Say something, I'm giving up on you
And I'm sorry that I couldn't get to you
And anywhere I would've followed you
Say something, I'm giving up on you

And I... will swallow my pride
You're the one that I love
And I'm saying goodbye



I invested love, time, effort, money, tears, prayers; I invested my whole life in you, in our home, in our marriage. It's not easy to give up on you; to give up on us. 

viernes, 16 de septiembre de 2016

Please forgive me

Please forgive me for not trying one more time. For not giving it one last shot. For letting my pain take over. I'm sorry for not giving us a 4th chance. Now, we're about to sign the papers and everything will be over. I wish all the best to you. I know you will be happy. I will pray for you to be in peace and to succeed in all your projects in life. I will always love and miss, you and your family.

domingo, 11 de septiembre de 2016

I forgive you

I won't judge you anymore. I'm sorry because I did. I don't judge you. I forgive you. Yes, I felt and sometimes still feel like a fool. But I'm trying my best, with all my heart, and with the help of God, to let go of the past. To forgive and forget what happened. I don't want to remember the bad. If I ever think about you, I only want to remember the good things. All the bad, were mistakes that had to happen so we could get to this point. So we could be now, where we are. And so we could open our eyes and realize that we are human beings that come to this world with a purpose in life, and we need to ask God to help us figure out our purpose, in case we haven't figured it out yet. I won't hold grudges on you, trust me, I will pray for you, for your heart and your soul, so it's filled with love and not with hate. So that you could also forgive and forget all the pain that other people caused you, like all the damage that your dad did to you, your mom, and your sister. I will pray for them as well, so they can let go of the past, and be happy... but truly happy, forever. I wish you peace and love in your life.
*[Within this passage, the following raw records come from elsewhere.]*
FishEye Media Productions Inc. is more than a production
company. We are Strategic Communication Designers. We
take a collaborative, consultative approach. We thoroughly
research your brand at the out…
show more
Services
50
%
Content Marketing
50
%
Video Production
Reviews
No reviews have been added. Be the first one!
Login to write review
sábado, 10 de septiembre de 2016

Cómo actuar con la gente mala

Tienes que sacar a las personas malas de tu vida emocional.
No permitas que la gente mala te haga daño o te haga sentir culpable.
Ten cuidado de esos lobos disfrazados de ovejas.
Sabes cuándo un malo se va de tu vida? Cuando le descubres su juego.
Y le dices "a mí ya no me vas a hacer esto"
"A mí no me vas a hacer sentir culpable, no me vas a traer culpa ni angustia. Así como tú no sientes ni culpa ni angustia, de ahora en adelante te voy a decir las cosas como te las tenga que decir, porque te descubrí el juego."
Y en el momento que le descubriste el juego, el malo se tiene que ir de tu vida sí o sí.
Solo así volverás a tener paz en tu vida.
No trates de justificar la actitud de alguien por su pasado. Ese "Uy pobrecito, es que con el pasado que tuvo, con el mal ejemplo de su padre, y esa niñez tan difícil que tuvo, por eso él es así" no va! Cada persona elige ser bueno o ser malo. Existen muchas personas con un pasado peor y sin embargo eligieron ser buenos.
Dios conoce lo que hay en tu corazón. 
Dios sabe quién es bueno y quién es malo. Él todo lo ve.
Ora, conversa con Dios y pídele sabiduría para poder reconocer a los malos y aléjate de esas personas. No necesitas gente que te reste, necesitas a gente que te sume. Rodéate de gente buena que te motive a seguir adelante y a ser mejor cada día.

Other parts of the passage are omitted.